The classic shape: feed user goal → LLM picks tool → call MCP → feed result back → repeat.

python
async def agent_loop(session, user_goal: str):
    all_tools = (await session.list_tools()).tools
    tool_specs = [
        {"type": "function", "function": {
            "name": t.name,
            "description": t.description,
            "parameters": t.inputSchema,
        }}
        for t in all_tools
        if t.name in {"inference_chat", "models_list", "accounting_usage_summary"}
    ]

    messages = [{"role": "user", "content": user_goal}]

    for _ in range(5):  # cap iterations
        # The "brain" call — uses inference_chat itself
        brain = await session.call_tool("inference_chat", {
            "model": "scailabs/poolnoodle-omni",
            "messages": messages,
            "tools": tool_specs,
        })
        data = json.loads(brain.content[0].text)

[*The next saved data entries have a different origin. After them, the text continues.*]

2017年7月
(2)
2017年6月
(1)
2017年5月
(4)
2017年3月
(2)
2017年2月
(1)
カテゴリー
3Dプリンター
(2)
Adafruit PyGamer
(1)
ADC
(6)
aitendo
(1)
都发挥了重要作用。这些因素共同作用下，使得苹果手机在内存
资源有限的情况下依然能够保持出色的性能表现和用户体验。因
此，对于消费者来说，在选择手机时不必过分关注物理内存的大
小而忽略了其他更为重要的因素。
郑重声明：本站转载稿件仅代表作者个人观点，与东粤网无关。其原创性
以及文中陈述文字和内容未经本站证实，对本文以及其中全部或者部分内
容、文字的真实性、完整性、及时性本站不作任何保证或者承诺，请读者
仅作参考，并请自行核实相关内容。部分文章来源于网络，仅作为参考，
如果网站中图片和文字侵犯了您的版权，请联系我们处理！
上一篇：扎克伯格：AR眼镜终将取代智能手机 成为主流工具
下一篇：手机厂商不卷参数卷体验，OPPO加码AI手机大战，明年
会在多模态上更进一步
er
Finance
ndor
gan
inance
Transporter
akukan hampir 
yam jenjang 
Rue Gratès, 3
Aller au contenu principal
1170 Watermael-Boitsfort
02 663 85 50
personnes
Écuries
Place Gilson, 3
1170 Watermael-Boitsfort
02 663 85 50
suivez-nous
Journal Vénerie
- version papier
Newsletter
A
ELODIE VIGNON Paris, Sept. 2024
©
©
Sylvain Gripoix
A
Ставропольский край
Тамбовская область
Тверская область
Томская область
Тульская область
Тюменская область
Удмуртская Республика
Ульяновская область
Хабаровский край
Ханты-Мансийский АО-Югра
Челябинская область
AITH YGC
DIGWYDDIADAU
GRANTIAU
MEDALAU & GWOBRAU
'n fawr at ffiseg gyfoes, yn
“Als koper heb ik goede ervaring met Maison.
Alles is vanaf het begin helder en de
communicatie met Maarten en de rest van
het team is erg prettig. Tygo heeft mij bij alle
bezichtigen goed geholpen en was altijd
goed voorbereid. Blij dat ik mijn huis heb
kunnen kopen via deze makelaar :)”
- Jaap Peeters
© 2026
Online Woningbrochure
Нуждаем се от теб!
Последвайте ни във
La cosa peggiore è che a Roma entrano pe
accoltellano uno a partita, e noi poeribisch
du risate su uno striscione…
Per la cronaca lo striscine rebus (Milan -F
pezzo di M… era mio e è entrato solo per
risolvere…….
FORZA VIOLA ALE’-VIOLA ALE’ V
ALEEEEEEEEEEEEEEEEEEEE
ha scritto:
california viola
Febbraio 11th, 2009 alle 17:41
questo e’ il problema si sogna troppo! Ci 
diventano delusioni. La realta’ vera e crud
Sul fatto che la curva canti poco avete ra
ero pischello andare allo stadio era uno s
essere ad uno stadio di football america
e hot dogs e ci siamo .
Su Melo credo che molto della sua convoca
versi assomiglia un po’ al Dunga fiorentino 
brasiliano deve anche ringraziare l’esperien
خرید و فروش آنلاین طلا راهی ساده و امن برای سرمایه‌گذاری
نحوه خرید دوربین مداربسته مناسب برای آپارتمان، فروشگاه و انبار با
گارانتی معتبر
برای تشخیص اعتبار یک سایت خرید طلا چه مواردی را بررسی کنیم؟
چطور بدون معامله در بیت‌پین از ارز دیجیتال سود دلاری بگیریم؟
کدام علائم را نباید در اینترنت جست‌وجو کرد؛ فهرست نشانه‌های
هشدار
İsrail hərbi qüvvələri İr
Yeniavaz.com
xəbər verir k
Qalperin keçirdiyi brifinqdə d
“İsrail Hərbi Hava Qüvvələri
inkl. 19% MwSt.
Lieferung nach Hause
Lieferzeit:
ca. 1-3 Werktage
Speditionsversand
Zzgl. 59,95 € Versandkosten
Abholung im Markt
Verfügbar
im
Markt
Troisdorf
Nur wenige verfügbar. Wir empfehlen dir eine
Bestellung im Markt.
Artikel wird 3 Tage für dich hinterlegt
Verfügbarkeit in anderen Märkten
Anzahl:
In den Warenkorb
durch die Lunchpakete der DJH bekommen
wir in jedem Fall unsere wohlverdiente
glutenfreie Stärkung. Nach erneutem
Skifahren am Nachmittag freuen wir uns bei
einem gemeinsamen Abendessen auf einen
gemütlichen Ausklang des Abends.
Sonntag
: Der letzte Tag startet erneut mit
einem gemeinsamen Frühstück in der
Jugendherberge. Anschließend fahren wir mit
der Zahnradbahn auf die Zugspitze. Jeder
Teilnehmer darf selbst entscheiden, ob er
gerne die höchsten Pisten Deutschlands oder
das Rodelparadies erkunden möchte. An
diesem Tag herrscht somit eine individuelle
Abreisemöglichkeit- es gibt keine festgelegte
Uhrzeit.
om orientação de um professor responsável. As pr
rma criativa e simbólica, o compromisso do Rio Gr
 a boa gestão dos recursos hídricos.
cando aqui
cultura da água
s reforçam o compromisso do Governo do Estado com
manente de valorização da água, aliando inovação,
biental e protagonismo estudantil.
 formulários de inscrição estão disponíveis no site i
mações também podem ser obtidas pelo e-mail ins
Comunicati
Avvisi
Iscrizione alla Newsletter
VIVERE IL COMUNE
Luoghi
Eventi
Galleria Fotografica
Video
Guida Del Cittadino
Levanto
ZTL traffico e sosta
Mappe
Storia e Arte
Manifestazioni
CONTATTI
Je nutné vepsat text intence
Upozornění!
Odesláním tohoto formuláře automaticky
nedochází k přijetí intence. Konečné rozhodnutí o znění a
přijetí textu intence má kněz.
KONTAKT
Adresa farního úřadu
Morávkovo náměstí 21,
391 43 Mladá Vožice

        if not data.get("tool_calls"):
            return data["content"]  # natural-language answer, done

        for call in data["tool_calls"]:
            name = call["function"]["name"]
            args = json.loads(call["function"]["arguments"])
            tool_result = await session.call_tool(name, args)
            messages.append({
                "role": "assistant",
                "content": None,
                "tool_calls": [call],
            })
            messages.append({
                "role": "tool",
                "tool_call_id": call["id"],
                "content": tool_result.content[0].text,
            })

    return "loop cap reached"

The TypeScript shape is the same: listTools() → filter to a subset → callTool({ name: "inference_chat", arguments: { ..., tools: toolSpecs } }) → parse the result → if tool_calls returned, call each and feed the result back as a role: "tool" message → repeat with an iteration cap.

Run it with a goal like "Tell me my token spend for today and recommend a cheaper model if I'm above 80% of my budget."

5. Handling remote tools#

If your user (or tenant) has registered cloud MCP servers through ScaiLink, those tools show up in the same list_tools response with names like remote.tenant.slack-acme.post_message. The agent loop above works without modification — call_tool routes the remote.* prefix through ScaiLink's outbound client transparently.

Two things to know:

The tool's description, input schema, and behaviour come from the upstream server, not ScaiGrid. Inspect them at runtime; they may change.
Errors from upstream are returned with code set to the upstream's error class name plus a message. Treat them as opaque errors at the agent layer.

6. Hygiene#

Reconnect on transport drops; cap loop iterations as a circuit breaker; re-list tools periodically because modules can be enabled or disabled mid-session; let ScaiMCP enforce permissions instead of caching decisions client-side — treat PERMISSION_DENIED as a normal failure mode.

Done#

You have a working MCP agent that consumes ScaiGrid through a unified, permission-filtered catalog. The same pattern works for any LLM brain — MCP is the transport, the brain is yours.